● Task details: Every entry is to be printed again precisely as given.

(Stored data entries)
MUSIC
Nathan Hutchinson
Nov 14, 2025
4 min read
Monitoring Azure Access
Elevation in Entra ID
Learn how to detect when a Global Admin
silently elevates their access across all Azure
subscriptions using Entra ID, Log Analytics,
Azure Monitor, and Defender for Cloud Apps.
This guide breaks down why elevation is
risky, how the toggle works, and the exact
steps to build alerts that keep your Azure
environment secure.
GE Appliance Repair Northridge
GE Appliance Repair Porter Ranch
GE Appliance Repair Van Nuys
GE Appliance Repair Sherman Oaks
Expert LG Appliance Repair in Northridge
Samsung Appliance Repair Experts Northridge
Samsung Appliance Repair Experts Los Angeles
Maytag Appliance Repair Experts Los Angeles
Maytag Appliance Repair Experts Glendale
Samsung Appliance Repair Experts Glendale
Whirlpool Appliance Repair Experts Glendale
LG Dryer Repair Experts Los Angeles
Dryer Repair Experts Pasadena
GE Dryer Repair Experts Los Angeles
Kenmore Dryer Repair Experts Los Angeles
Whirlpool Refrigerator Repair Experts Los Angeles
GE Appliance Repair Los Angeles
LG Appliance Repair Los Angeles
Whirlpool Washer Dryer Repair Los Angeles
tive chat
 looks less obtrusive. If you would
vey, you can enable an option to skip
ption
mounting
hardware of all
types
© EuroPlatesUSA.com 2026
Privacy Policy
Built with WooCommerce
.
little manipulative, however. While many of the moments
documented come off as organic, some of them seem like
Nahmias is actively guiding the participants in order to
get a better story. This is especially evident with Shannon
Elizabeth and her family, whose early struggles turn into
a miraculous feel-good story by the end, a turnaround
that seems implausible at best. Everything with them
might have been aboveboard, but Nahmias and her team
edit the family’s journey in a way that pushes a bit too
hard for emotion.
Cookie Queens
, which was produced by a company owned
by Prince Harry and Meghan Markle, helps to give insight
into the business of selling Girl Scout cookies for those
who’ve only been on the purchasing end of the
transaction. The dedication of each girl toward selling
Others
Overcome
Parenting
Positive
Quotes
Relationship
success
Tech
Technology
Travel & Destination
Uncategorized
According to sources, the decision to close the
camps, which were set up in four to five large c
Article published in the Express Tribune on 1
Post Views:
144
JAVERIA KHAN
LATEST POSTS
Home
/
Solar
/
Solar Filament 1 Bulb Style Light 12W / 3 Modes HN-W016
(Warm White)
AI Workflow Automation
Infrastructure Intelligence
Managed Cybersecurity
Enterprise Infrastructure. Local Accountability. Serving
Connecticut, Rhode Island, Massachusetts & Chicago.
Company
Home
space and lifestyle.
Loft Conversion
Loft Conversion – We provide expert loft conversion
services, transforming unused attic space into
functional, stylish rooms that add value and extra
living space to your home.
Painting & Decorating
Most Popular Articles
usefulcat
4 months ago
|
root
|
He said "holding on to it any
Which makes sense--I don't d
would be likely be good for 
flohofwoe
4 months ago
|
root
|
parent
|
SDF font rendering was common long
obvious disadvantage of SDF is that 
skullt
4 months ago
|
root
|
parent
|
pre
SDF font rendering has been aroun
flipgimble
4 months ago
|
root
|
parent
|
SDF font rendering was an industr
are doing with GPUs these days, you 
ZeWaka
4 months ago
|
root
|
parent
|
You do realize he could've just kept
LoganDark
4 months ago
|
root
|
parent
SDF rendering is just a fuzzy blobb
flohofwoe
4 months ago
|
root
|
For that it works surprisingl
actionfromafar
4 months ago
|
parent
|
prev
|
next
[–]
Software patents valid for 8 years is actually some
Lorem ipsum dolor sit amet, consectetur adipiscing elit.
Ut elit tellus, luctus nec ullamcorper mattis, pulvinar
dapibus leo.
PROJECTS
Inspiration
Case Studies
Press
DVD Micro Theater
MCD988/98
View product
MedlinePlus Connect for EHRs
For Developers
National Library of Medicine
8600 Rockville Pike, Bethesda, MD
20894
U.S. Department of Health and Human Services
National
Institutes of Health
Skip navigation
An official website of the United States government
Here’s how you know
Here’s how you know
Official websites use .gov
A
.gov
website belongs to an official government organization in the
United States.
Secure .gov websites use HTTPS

● Exercise response:
MUSIC
Nathan Hutchinson
Nov 14, 2025
4 min read
Monitoring Azure Access
Elevation in Entra ID
Learn how to detect when a Global Admin
silently elevates their access across all Azure
subscriptions using Entra ID, Log Analytics,
Azure Monitor, and Defender for Cloud Apps.
This guide breaks down why elevation is
risky, how the toggle works, and the exact
steps to build alerts that keep your Azure
environment secure.
GE Appliance Repair Northridge
GE Appliance Repair Porter Ranch
GE Appliance Repair Van Nuys
GE Appliance Repair Sherman Oaks
Expert LG Appliance Repair in Northridge
Samsung Appliance Repair Experts Northridge
Samsung Appliance Repair Experts Los Angeles
Maytag Appliance Repair Experts Los Angeles
Maytag Appliance Repair Experts Glendale
Samsung Appliance Repair Experts Glendale
Whirlpool Appliance Repair Experts Glendale
LG Dryer Repair Experts Los Angeles
Dryer Repair Experts Pasadena
GE Dryer Repair Experts Los Angeles
Kenmore Dryer Repair Experts Los Angeles
Whirlpool Refrigerator Repair Experts Los Angeles
GE Appliance Repair Los Angeles
LG Appliance Repair Los Angeles
Whirlpool Washer Dryer Repair Los Angeles
tive chat
 looks less obtrusive. If you would
vey, you can enable an option to skip
ption
mounting
hardware of all
types
© EuroPlatesUSA.com 2026
Privacy Policy
Built with WooCommerce
.
little manipulative, however. While many of the moments
documented come off as organic, some of them seem like
Nahmias is actively guiding the participants in order to
get a better story. This is especially evident with Shannon
Elizabeth and her family, whose early struggles turn into
a miraculous feel-good story by the end, a turnaround
that seems implausible at best. Everything with them
might have been aboveboard, but Nahmias and her team
edit the family’s journey in a way that pushes a bit too
hard for emotion.
Cookie Queens
, which was produced by a company owned
by Prince Harry and Meghan Markle, helps to give insight
into the business of selling Girl Scout cookies for those
who’ve only been on the purchasing end of the
transaction. The dedication of each girl toward selling
Others
Overcome
Parenting
Positive
Quotes
Relationship
success
Tech
Technology
Travel & Destination
Uncategorized
According to sources, the decision to close the
camps, which were set up in four to five large c
Article published in the Express Tribune on 1
Post Views:
144
JAVERIA KHAN
LATEST POSTS
Home
/
Solar
/
Solar Filament 1 Bulb Style Light 12W / 3 Modes HN-W016
(Warm White)
AI Workflow Automation
Infrastructure Intelligence
Managed Cybersecurity
Enterprise Infrastructure. Local Accountability. Serving
Connecticut, Rhode Island, Massachusetts & Chicago.
Company
Home
space and lifestyle.
Loft Conversion
Loft Conversion – We provide expert loft conversion
services, transforming unused attic space into
functional, stylish rooms that add value and extra
living space to your home.
Painting & Decorating
Most Popular Articles
usefulcat
4 months ago
|
root
|
He said "holding on to it any
Which makes sense--I don't d
would be likely be good for 
flohofwoe
4 months ago
|
root
|
parent
|
SDF font rendering was common long
obvious disadvantage of SDF is that 
skullt
4 months ago
|
root
|
parent
|
pre
SDF font rendering has been aroun
flipgimble
4 months ago
|
root
|
parent
|
SDF font rendering was an industr
are doing with GPUs these days, you 
ZeWaka
4 months ago
|
root
|
parent
|
You do realize he could've just kept
LoganDark
4 months ago
|
root
|
parent
SDF rendering is just a fuzzy blobb
flohofwoe
4 months ago
|
root
|
For that it works surprisingl
actionfromafar
4 months ago
|
parent
|
prev
|
next
[–]
Software patents valid for 8 years is actually some
Lorem ipsum dolor sit amet, consectetur adipiscing elit.
Ut elit tellus, luctus nec ullamcorper mattis, pulvinar
dapibus leo.
PROJECTS
Inspiration
Case Studies
Press
DVD Micro Theater
MCD988/98
View product
MedlinePlus Connect for EHRs
For Developers
National Library of Medicine
8600 Rockville Pike, Bethesda, MD
20894
U.S. Department of Health and Human Services
National
Institutes of Health
Skip navigation
An official website of the United States government
Here’s how you know
Here’s how you know
Official websites use .gov
A
.gov
website belongs to an official government organization in the
United States.
Secure .gov websites use HTTPS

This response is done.